At Gamescom 2019, Lanning announced that the game would come to consoles and Windows in 2020 or 2021, with the Windows version being an Epic Games Store exclusive release. He stated that the reasoning behind this is that as indie developers they had self-financed the game and required additional financial resources in order to deliver the high quality AAA game they set out to create. It was further showcased during Sony's PlayStation 5 event in June 2020, confirming that the game would be a console exclusive for both PlayStation 4 and PlayStation 5. Due to the COVID-19 pandemic, the game's production suffered yet another significant delay, with many of Oddworld Inhabitants' production team working from home. At The Game Awards 2020, a new trailer revealed a delay into Spring 2021, alongside opening pre-orders for the PC version.

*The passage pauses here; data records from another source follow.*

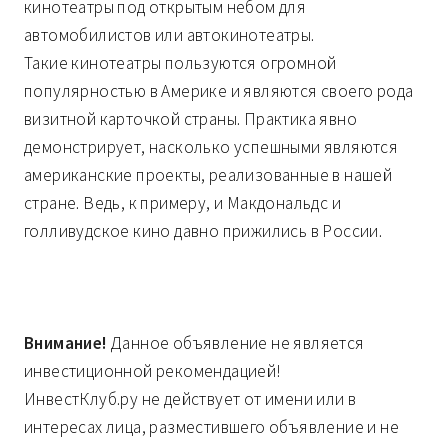
кинотеатры под открытым небом для
автомобилистов или автокинотеатры.
Такие кинотеатры пользуются огромной
популярностью в Америке и являются своего рода
визитной карточкой страны. Практика явно
демонстрирует, насколько успешными являются
американские проекты, реализованные в нашей
стране. Ведь, к примеру, и Макдональдс и
голливудское кино давно прижились в России.
Внимание!
Данное объявление не является
инвестиционной рекомендацией!
ИнвестКлуб.ру не действует от имени или в
интересах лица, разместившего объявление и не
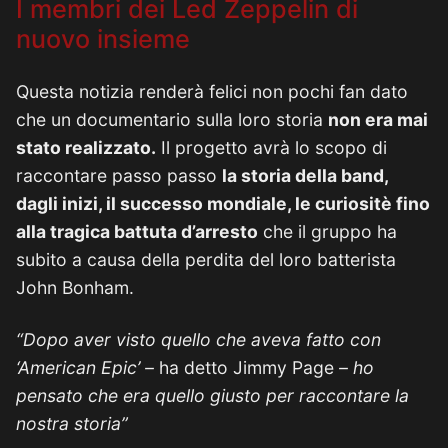
I membri dei Led Zeppelin di
nuovo insieme
Questa notizia renderà felici non pochi fan dato
che un documentario sulla loro storia
non era mai
stato realizzato.
Il progetto avrà lo scopo di
raccontare passo passo
la storia della band,
dagli inizi, il successo mondiale, le curiositè fino
alla tragica battuta d’arresto
che il gruppo ha
subito a causa della perdita del loro batterista
John Bonham.
“Dopo aver visto quello che aveva fatto con
‘American Epic’ –
ha detto Jimmy Page
– ho
pensato che era quello giusto per raccontare la
nostra storia”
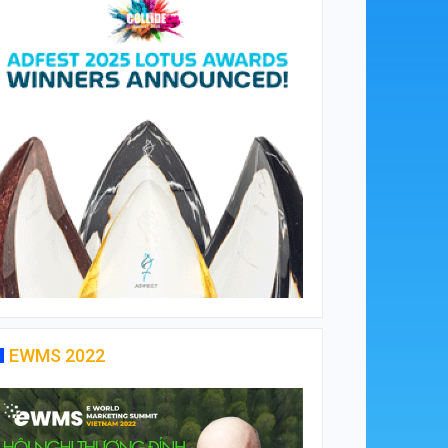
EWMS 2022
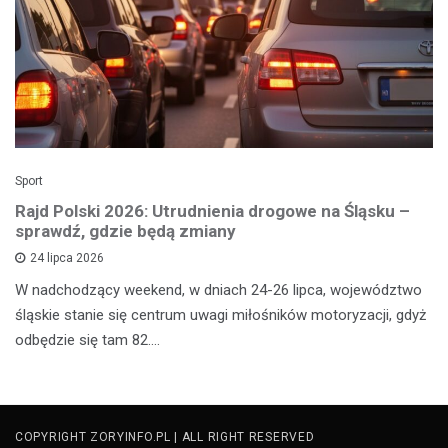
Sport
Rajd Polski 2026: Utrudnienia drogowe na Śląsku –
sprawdź, gdzie będą zmiany
24 lipca 2026
W nadchodzący weekend, w dniach 24-26 lipca, województwo
śląskie stanie się centrum uwagi miłośników motoryzacji, gdyż
odbędzie się tam 82.…
COPYRIGHT ZORYINFO.PL | ALL RIGHT RESERVED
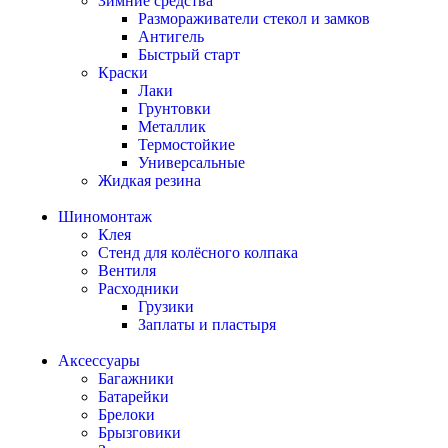
Зимние средства
Размораживатели стекол и замков
Антигель
Быстрый старт
Краски
Лаки
Грунтовки
Металлик
Термостойкие
Универсальные
Жидкая резина
Шиномонтаж
Клея
Стенд для колёсного колпака
Вентиля
Расходники
Грузики
Заплаты и пластыря
Аксессуары
Багажники
Батарейки
Брелоки
Брызговики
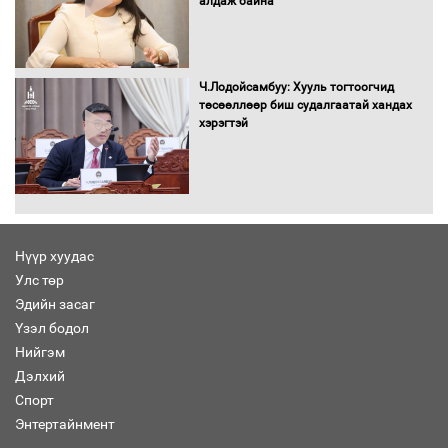
алдаж байна
Засгийн газрын ээлжит хуралдаан
болж байна
Ч.Лодойсамбуу: Хууль тогтоогчид
төсөөллөөр биш судалгаатай хандах
хэрэгтэй
Автомашинд улсын дугаарын тэгш,
сондгойгоор шатахуун олгоно
Нүүр хуудас
Улс төр
Бага орлоготой иргэдийн орлогод
Эдийн засаг
татвар ногдуулахгүй байх эрх зүйн
Үзэл бодол
орчныг бүрдүүллээ
Нийгэм
Дэлхий
Спорт
Энтертайнмент
Хөшөө бүтсэн түүхийг өгүүлэх 7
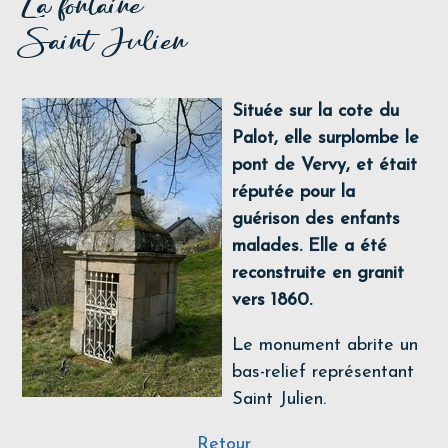
La fontaine
Saint Julien
Située sur la cote du
Palot, elle surplombe le
pont de Vervy, et était
réputée pour la
guérison des enfants
malades. Elle a été
reconstruite en granit
vers 1860.
Le monument abrite un
bas-relief représentant
Saint Julien.
Retour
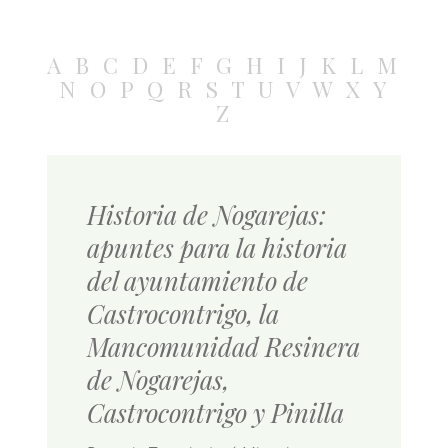
A
B
C
D
E
F
G
H
I
J
K
L
M
N
O
P
Q
R
S
T
U
V
W
X
Y
Z
Historia de Nogarejas:
apuntes para la historia
del ayuntamiento de
Castrocontrigo, la
Mancomunidad Resinera
de Nogarejas,
Castrocontrigo y Pinilla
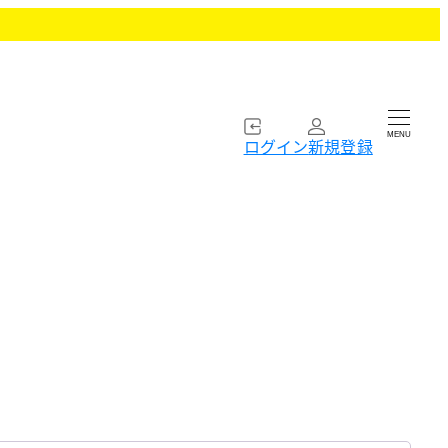
MENU
ログイン
新規登録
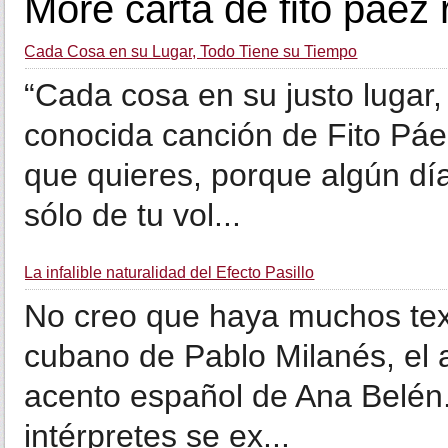
More carta de fito paez 
Cada Cosa en su Lugar, Todo Tiene su Tiempo
“Cada cosa en su justo lugar,
conocida canción de Fito Páe
que quieres, porque algún día
sólo de tu vol...
La infalible naturalidad del Efecto Pasillo
No creo que haya muchos tex
cubano de Pablo Milanés, el 
acento español de Ana Belén.
intérpretes se ex...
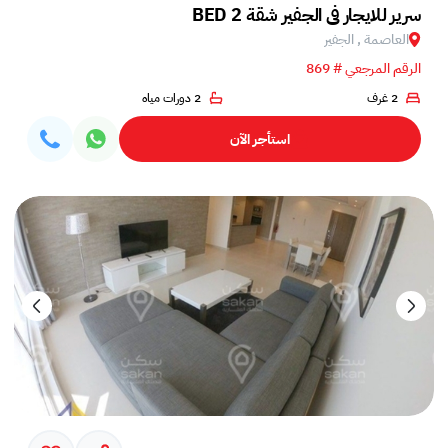
BED 2 سرير للايجار في الجفير شقة
العاصمة , الجفير
الرقم المرجعي # 869
2 غرف
2 دورات مياه
استأجر الآن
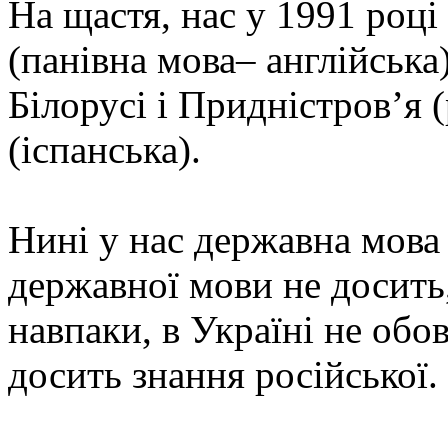
На щастя, нас у 1991 році 
(панівна мова– англійська)
Білорусі і Придністров’я (
(іспанська).
Нині у нас державна мова 
державної мови не досить,
навпаки, в Україні не обов
досить знання російської.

Oddworld: Soulstorm was released for PlayStation 4, PlayStation 5, and Windows on April 6, 2021. On October 18, 2021, an enhanced edition was announced, which included improved gameplay mechanics, motion code, audio balance improvements, and polish. The enhanced edition was released for PC, PS4, PS5, Xbox One, and Xbox Series X/S on November 30. On April 20, 2022, a PC version for Steam was announced, and released on June 21. On July 18, 2022, a Nintendo Switch version was announced, subtitled Oddtimized Edition, and was released on November 18.

== Reception ==

Oddworld: Soulstorm received "mixed or average" reviews from critics, while the Xbox Series X/S version received "generally favorable" reviews, according to review aggregator website Metacritic.

Travis Northup of IGN considered it "an excellent remake of a delightfully weird '90s platformer with tons of charm, challenge... and annoying bugs". Chris Carter, writing for Destructoid, praised the levels for their openness and amount of content, as well as the variety in gameplay; he particularly commended the improvements to the series' mechanics, calling the movement system "one of the best parts of Soulstorm". However, he criticized aspects of menu navigation, writing it was "testy at times and requires a firm few (button) mashes to get going", as well as checkpoint placement and technical issues.

Aggregate score
| Aggregator | Score |
|---|---|
| Metacritic | PC: 73/100 PS5: 67/100 XSXS: 83/100 NS: 68/100 |

Review scores
| Publication | Score |
|---|---|
| Destructoid | 8.5/10 |
| Game Informer | 5/10 |
| GameRevolution | 7/10 |
| GameSpot | 6/10 |
| IGN | 7/10 |
| Nintendo Life | Star |
| PC Gamer (US) | 65/100 |
| Push Square | Star |
| Shacknews | 8/10 |
| TouchArcade | 3.5/5 |
| Video Games Chronicle | Star |
| VideoGamer.com | 6/10 |

=== Sales ===
The PlayStation 5 version of Oddworld: Soulstorm launched on PlayStation Plus, which led to it being downloaded over 4 million times. Lorne Lanning thought that this was "devastating" for the sales of the game.